1) Nicola SM, Surmeier J, Malenka RC. Dopaminergic modulation of neuronal excitability in the striatum and nucleus accumbens. Annu. Rev. Neurosci. 23, 185–215, 2000. 
2) Nagai T, Nakamuta S, Kuroda K, Nakauchi S, Nishioka T, Takano T, Zhang X, Tsuboi D, Funahashi Y, Nakano T, Yoshimoto J, Kobayashi K, Uchigashima M, Watanabe M, Miura M, Nishi A, Kobayashi K, Yamada K, Amano M, Kaibuchi K. Phosphoproteomics of the dopamine pathway enables discovery of Rap1 activation as a reward signal in vivo.

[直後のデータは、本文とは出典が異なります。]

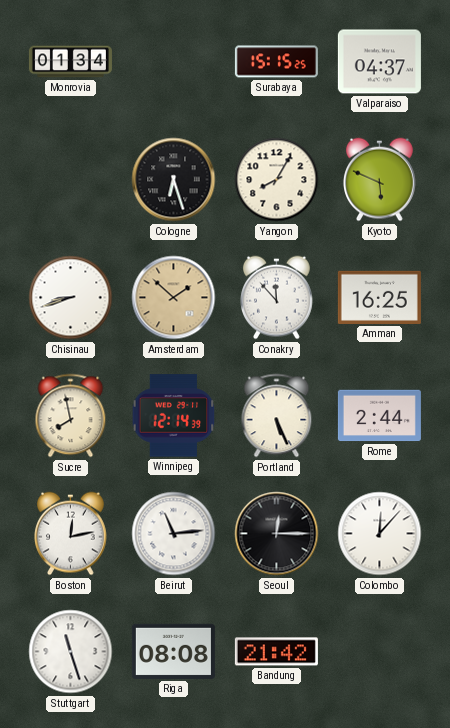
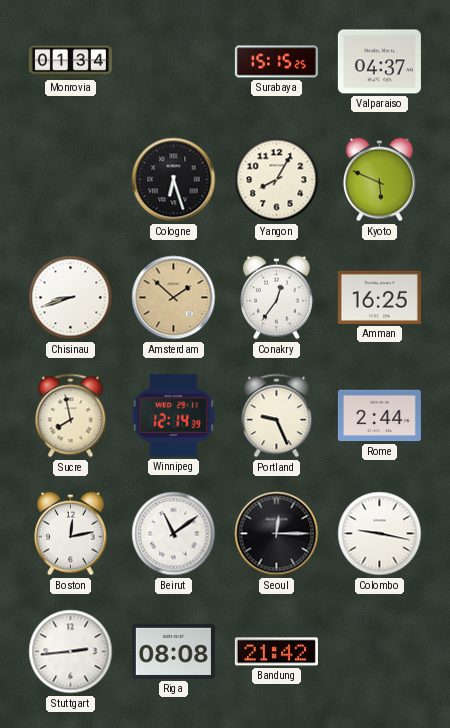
Conakry: 11:53 -> 12:36
Portland: 5:26 -> 9:26
Beirut: 11:14 -> 11:09
Colombo: 12:07 -> 9:17
Stuttgart: 11:27 -> 2:44
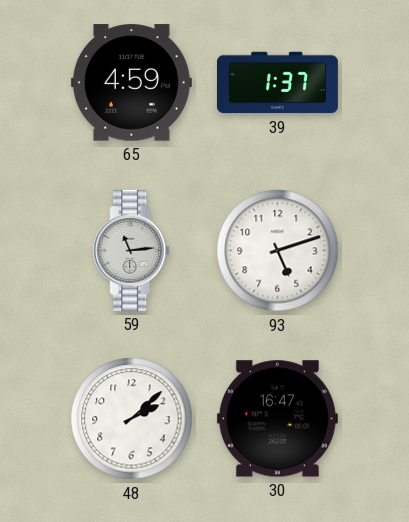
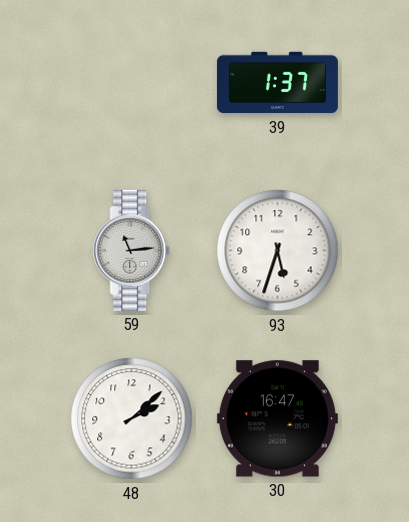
65: 4:59 -> none
93: 5:12 -> 5:33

Neuron, 89, 550–565, 2016.
3) Nagai T, Yoshimoto J, Kannon T, Kuroda K, Kaibuchi K. Phosphorylation signals in striatal medium spiny neurons. Trends Pharmacol. Sci. 37, 858–871, 2016.